Records for this exercise
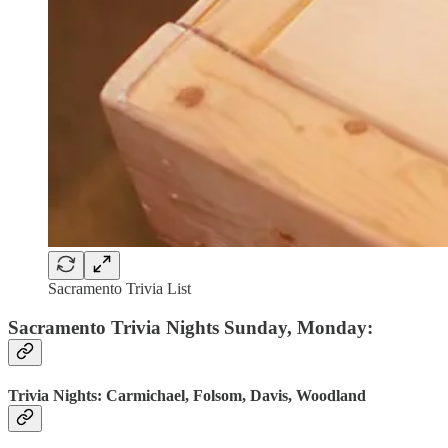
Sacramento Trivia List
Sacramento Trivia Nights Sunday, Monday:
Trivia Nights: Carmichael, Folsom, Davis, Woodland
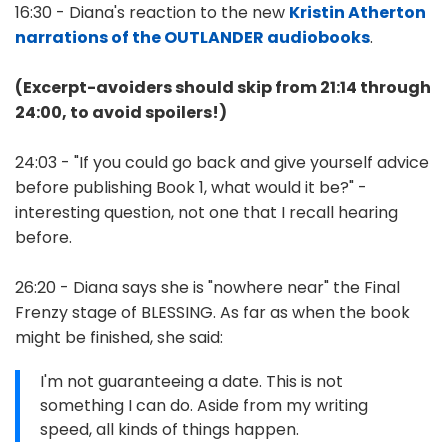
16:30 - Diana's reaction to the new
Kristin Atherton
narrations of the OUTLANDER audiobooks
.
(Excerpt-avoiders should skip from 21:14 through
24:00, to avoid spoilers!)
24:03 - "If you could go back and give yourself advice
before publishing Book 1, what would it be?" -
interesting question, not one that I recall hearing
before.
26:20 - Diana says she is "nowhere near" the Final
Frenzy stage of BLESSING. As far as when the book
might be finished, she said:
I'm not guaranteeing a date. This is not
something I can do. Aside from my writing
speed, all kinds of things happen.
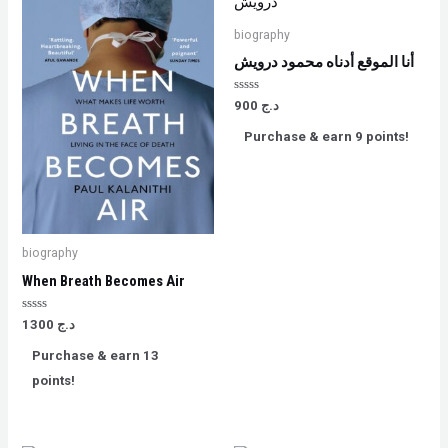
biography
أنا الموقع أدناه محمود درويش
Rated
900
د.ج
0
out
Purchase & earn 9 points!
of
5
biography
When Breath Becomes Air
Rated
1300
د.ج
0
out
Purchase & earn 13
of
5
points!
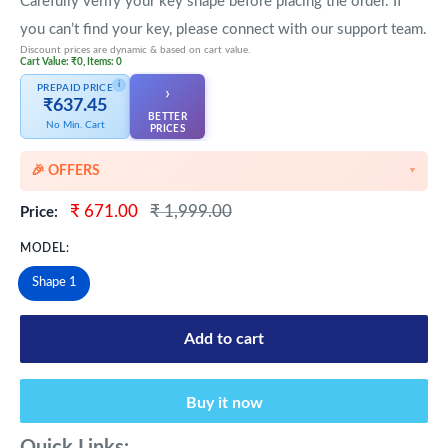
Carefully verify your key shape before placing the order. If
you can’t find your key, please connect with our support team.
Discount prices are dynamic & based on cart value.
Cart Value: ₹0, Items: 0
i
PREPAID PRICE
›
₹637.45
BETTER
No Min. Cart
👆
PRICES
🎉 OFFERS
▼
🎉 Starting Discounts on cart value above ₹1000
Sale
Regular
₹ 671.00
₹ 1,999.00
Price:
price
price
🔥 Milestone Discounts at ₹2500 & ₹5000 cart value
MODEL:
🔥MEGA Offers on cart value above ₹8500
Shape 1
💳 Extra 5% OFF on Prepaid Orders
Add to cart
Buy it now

What the task requires
Reproduce every record in full. Leave out the images.

Output for this exercise
Sacramento Trivia List
Sacramento Trivia Nights Sunday, Monday:
Trivia Nights: Carmichael, Folsom, Davis, Woodland
16:30 - Diana's reaction to the new
Kristin Atherton
narrations of the OUTLANDER audiobooks
.
(Excerpt-avoiders should skip from 21:14 through
24:00, to avoid spoilers!)
24:03 - "If you could go back and give yourself advice
before publishing Book 1, what would it be?" -
interesting question, not one that I recall hearing
before.
26:20 - Diana says she is "nowhere near" the Final
Frenzy stage of BLESSING. As far as when the book
might be finished, she said:
I'm not guaranteeing a date. This is not
something I can do. Aside from my writing
speed, all kinds of things happen.
biography
أنا الموقع أدناه محمود درويش
Rated
900
د.ج
0
out
Purchase & earn 9 points!
of
5
biography
When Breath Becomes Air
Rated
1300
د.ج
0
out
Purchase & earn 13
of
5
points!
Carefully verify your key shape before placing the order. If
you can’t find your key, please connect with our support team.
Discount prices are dynamic & based on cart value.
Cart Value: ₹0, Items: 0
i
PREPAID PRICE
›
₹637.45
BETTER
No Min. Cart
👆
PRICES
🎉 OFFERS
▼
🎉 Starting Discounts on cart value above ₹1000
Sale
Regular
₹ 671.00
₹ 1,999.00
Price:
price
price
🔥 Milestone Discounts at ₹2500 & ₹5000 cart value
MODEL:
🔥MEGA Offers on cart value above ₹8500
Shape 1
💳 Extra 5% OFF on Prepaid Orders
Add to cart
Buy it now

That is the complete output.